Ethiopian county, home to 25,000 people, seized by fighters: EHRC

Ethiopian Human Rights Commission says it received reports an armed group had taken control of Sedal Woreda, with civilians killed and public servants abducted.

An armed group has taken control of a country in western Ethiopia that is home to about 25,000 people, reportedly killing civilians and abducting public servants, according to the country’s Ethiopian Human Rights Commission (EHRC).

The state-appointed body said in a statement late on Wednesday it had received reports that Sedal Woreda, in the Kamashi zone of the Benishangul-Gumuz region, was “under near-full control of an armed group as of April 19”.

The commission did not specify which armed group it was referring to.

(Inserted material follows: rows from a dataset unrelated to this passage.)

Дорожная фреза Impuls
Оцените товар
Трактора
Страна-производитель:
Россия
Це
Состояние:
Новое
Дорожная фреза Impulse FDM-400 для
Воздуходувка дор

“Residents who have fled the area told EHRC that the armed group has burned down and looted public and private property and that the woreda (county) administration and local police have fled the area. There are also reports that civilians have been killed and public servants have been kidnapped,” the commission said in its statement.

“According to residents and officials EHRC spoke to, a small contingent of the regional security force in the vicinity is outnumbered,” the commission said, urging the federal government in Addis Ababa to deploy security forces to the region “to prevent further loss of life”.

There was no immediate comment by the government of local officials.

 

With a population belonging to a myriad of ethnic groups, including the Gumuz, Agaws, Shinasas and the Amhar, Benishangul-Gumuz is home to the strategically important Great Ethiopian Renaissance Dam.

Ethiopia says the multibillion-dollar project built on the Blue Nile is key to its economic development and power generation, but downstream countries Egypt and Sudan view the dam as a potential threat, fearing disruptions in water supplies from the Nile River.

In recent months, Benishangul-Gumuz has been hit by a surge of ethnic violence including an attack in December that killed more than 200 civilians.

It is one of the several flashpoints across the country of more than 100 million people where ethnic rivalries over land, power and resources have ignited before delayed national elections scheduled for June.

As it battles to contain multiple outbreaks of ethnic and political violence, the government on Monday declared a state of emergency in the southern part of the Amhara region. The move followed three days of violence in the town of Ataye in which an unspecified number of people were killed.

Earlier this month, more than 100 people were killed in border clashes between the Afar and Somali regions. The two regions blamed special forces from each other’s sides for the deaths.

In March, assailants killed at least 30 civilians in an attack on a village in Oromia.